The effort to shift U.S. energy reliance from fossil fuels to renewable sources has spurred companies to reduce the cost and increase the reliability of their solar photovoltaics (SPVs). The use of thinner silicon in SPV technologies is being widely adopted because it significantly reduces costs; however, silicon is brittle, and thinner silicon, coupled with other recent trends in SPV technologies (thinner glass, lighter or no metal frames, increased use of certain polymers for encapsulation of the silicon cells), is more susceptible to stress and cracking. When the thin silicon wafers being used to create the next generation of silicon SPVs fracture, the solar cells operate at lower efficiency, and the resulting increase in resistance and temperature can induce failure in the SPV panel.
To address this reliability problem, Arief Budiman—a former energy researcher at leading SPV company SunPower Corporation who is currently an Assistant Professor of Engineering Products Design (EPD) at Asia’s premier technology and design-focused establishment, the Singapore University of Technology and Design (SUTD)—has joined what he calls “the race of the SPV panel.” He hopes to help create an SVP panel (a connected assembly of solar cells that turns sunlight into usable energy) that will last 25 years, require low maintenance costs, and meet the challenge set forth in the Department of Energy’s SunShot Initiative by 2020, which is to create solar technology installed systems that cost an average of $1 per Watt for utility-scale PV systems.

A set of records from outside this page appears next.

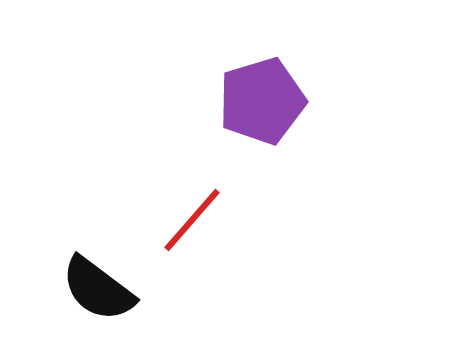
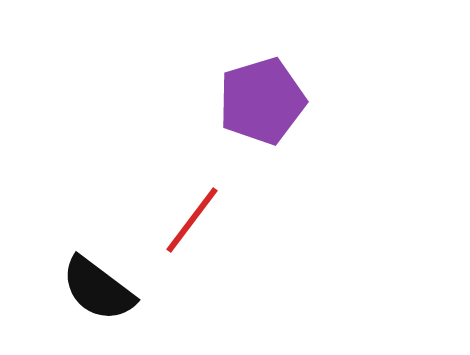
red line: rotated 4 degrees counterclockwise
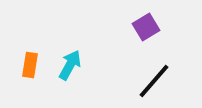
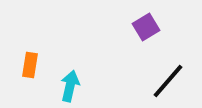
cyan arrow: moved 21 px down; rotated 16 degrees counterclockwise
black line: moved 14 px right
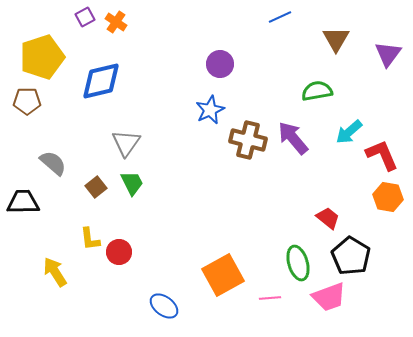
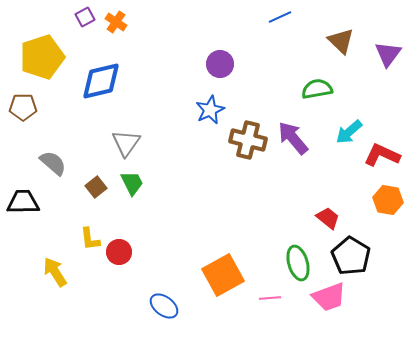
brown triangle: moved 5 px right, 2 px down; rotated 16 degrees counterclockwise
green semicircle: moved 2 px up
brown pentagon: moved 4 px left, 6 px down
red L-shape: rotated 42 degrees counterclockwise
orange hexagon: moved 3 px down
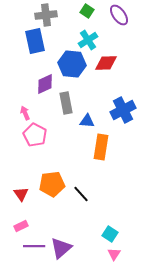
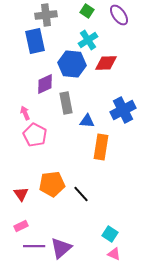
pink triangle: rotated 40 degrees counterclockwise
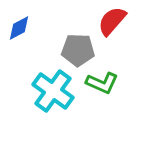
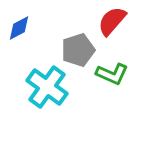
gray pentagon: rotated 20 degrees counterclockwise
green L-shape: moved 10 px right, 9 px up
cyan cross: moved 6 px left, 4 px up
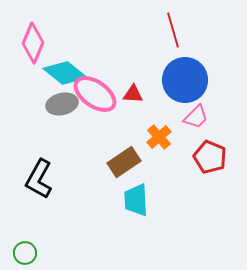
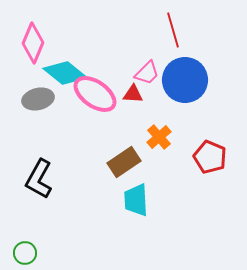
gray ellipse: moved 24 px left, 5 px up
pink trapezoid: moved 49 px left, 44 px up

To gain a better understanding of the stress and fracture of silicon, Budiman used a fundamental approach to systematically find stress and enable solutions for next-generation crystalline silicon SPV systems. With the help of ALS Beamline Scientists Nobumichi Tamura and Martin Kunz, Budiman performed stress measurements and mapping of solar cells using in-situ synchrotron x-ray microdiffraction techniques at ALS Beamline 12.3.2.
“The ALS has helped us a lot in studying the fundamental root cause of the cracking problem in silicon cell technology,” says Budiman. “The ALS provides us with a light that allows us to measure and characterize molecular stress in a very quantitative way, with high resolution, so we are able to see what the stresses are and find the points of the highest stress concentration in the silicon cells.”
Practically all cracks are known to start from solder joints, which connect solar cells to one another. Stress is most highly concentrated where the solder meets silicon. These two materials have different tendencies for expansion. Solder (mostly tin, containing 3-4 percent other metals like silver or lead) expands a lot, while silicon just a little. When the materials are joined together, silicon is forced to expand more than it wants to, which causes tensile stress.
Once researchers confirmed that highest stress concentrations were near the solder, they studied the kinds of stress and different modes of fracture, which in turn pointed the way to understanding the origins of the cracks. The brightness of the ALS offers a clear advantage over other techniques to study this problem. The silicon cell in an SPV is encapsulated by polymer, and Budiman needed to study the stress on silicon in this state—in situ. “Using the ALS we can measure the stress of silicon while encapsulated in approximately several hundred microns of polymer, something we cannot do with Raman microscopy or other techniques,” Budiman says.
He found that two of the same silicon cells, packaged with two different polymers, yield different measurements of stress, proving an interaction between the silicon and packaging materials. Though the mechanisms responsible for crack differences associated with different polymers are not yet fully understood, they can still advance SPV products. Budiman also proposes that lower stress in the solder could lower stress in the silicon. This could be achieved by lowering the solder’s coefficient of thermal expansion by changing its composition, or by altering the method of soldering, creating a pattern more able to carry stress loads.
“This ongoing project is gathering fundamental knowledge about things people weren’t expecting,” says Budiman. “It will change how people think about these problems.”